E quanto ganha o trabalhador português? Os dados de abril de 2016 do Gabinete de Estratégia e Planeamento (GEP) do Ministério do Trabalho apontam para uma remuneração base de 957,6 euros. Já o ganho real — que abrange remuneração base, horas extra e ainda prémios e subsídios regulares — atinge 1.138,7 euros.

O que é um bom salário em Portugal?

Nessa altura, 25,3% dos trabalhadores recebiam salário mínimo (então de 530 euros). Estes são os dados relativos ao setor privado, que abrangem trabalhadores dependentes, a tempo completo, da maioria dos setores (exclui, por exemplo, agricultura, pesca e atividades de organizações religiosas e políticas).

Na Função Pública, os valores são mais elevados. Dados provisórios relativos a outubro, publicados pela Direção-Geral da Administração e do Emprego Público (DGAEP), apontam para uma remuneração base de 1.451 euros no conjunto das administrações públicas, aumentando para 1.666,7 euros quando a análise incide sobre o ganho.

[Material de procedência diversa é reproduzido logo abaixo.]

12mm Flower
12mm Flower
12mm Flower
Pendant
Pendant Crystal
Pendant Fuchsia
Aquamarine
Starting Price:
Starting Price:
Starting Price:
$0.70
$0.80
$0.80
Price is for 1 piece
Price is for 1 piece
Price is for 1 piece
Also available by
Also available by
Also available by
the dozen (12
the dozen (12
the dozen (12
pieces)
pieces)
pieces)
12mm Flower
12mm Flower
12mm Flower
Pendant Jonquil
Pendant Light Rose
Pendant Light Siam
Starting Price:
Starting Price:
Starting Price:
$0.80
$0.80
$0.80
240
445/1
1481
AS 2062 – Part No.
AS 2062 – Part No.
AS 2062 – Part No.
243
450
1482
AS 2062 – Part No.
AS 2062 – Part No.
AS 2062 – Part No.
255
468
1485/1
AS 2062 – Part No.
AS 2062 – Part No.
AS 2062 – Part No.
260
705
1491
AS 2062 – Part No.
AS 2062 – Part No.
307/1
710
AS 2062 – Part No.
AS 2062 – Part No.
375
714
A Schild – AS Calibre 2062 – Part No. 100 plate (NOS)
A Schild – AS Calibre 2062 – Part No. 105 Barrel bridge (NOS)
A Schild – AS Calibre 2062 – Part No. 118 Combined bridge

O que é a contratação coletiva? Leia este texto

As centrais sindicais saem hoje à rua para celebrar o 1º de maio e valorizar o trabalho. Mas de acordo com o Livro Verde sobre as Relações Laborais, que abrange apenas o setor privado, menos de 4% das empresas indicava ter trabalhadores sindicalizados em 2014. O número cresce à medida que aumenta a dimensão da empresa.

A dinamização da contratação coletiva é um dos cavalos de batalha dos sindicatos e também o Governo defende esse caminho, embora haja diferenças nas medidas preconizadas. Em 2016, e de acordo com dados publicados no site da Direção-Geral do Emprego e das Relações de Trabalho (DGERT), foram publicadas 146 convenções coletivas, abrangendo mais de 749 mil trabalhadores (um aumento de 52,8% face ao ano anterior).

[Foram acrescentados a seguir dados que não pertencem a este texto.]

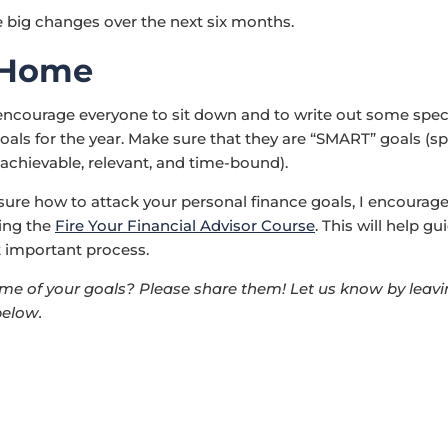
big changes over the next six months.
 Home
 encourage everyone to sit down and to write out some spec
oals for the year. Make sure that they are “SMART” goals (spe
achievable, relevant, and time-bound).
t sure how to attack your personal finance goals, I encourag
ing the
Fire Your Financial Advisor Course
. This will help g
 important process.
e of your goals? Please share them! Let us know by leavi
elow.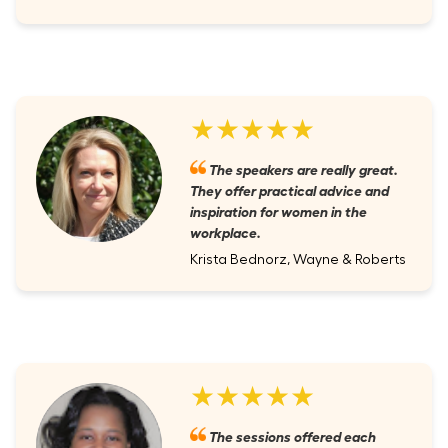
★★★★★
The speakers are really great.
They offer practical advice and
inspiration for women in the
workplace.
Krista Bednorz, Wayne & Roberts
★★★★★
The sessions offered each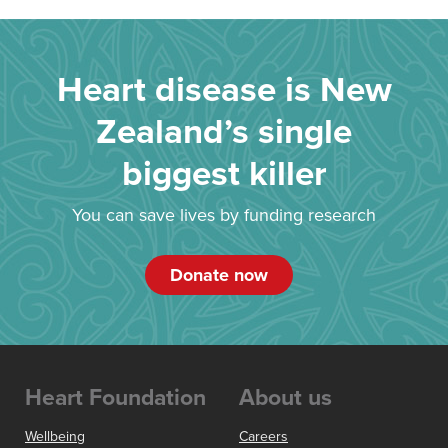
Heart disease is New
Zealand’s single
biggest killer
You can save lives by funding research
Donate now
Heart Foundation
About us
Wellbeing
Careers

Porém, este é apenas o número de abrangidos pelas novas convenções celebradas ou revistas. O total de trabalhadores que beneficiam da contratação coletiva é mais significativo, até porque o Governo pode emitir portarias de extensão que alargam os efeitos destes contratos a trabalhadores e empresas não filiados nas associações subscritoras. Em 2016, foram emitidas 35 portarias de extensão e o Governo já prometeu agilizar estes instrumentos.

O relatório anual sobre a evolução da contratação coletiva 2016, elaborado pelo Centro de Relações Laborais, é apresentado esta terça-feira.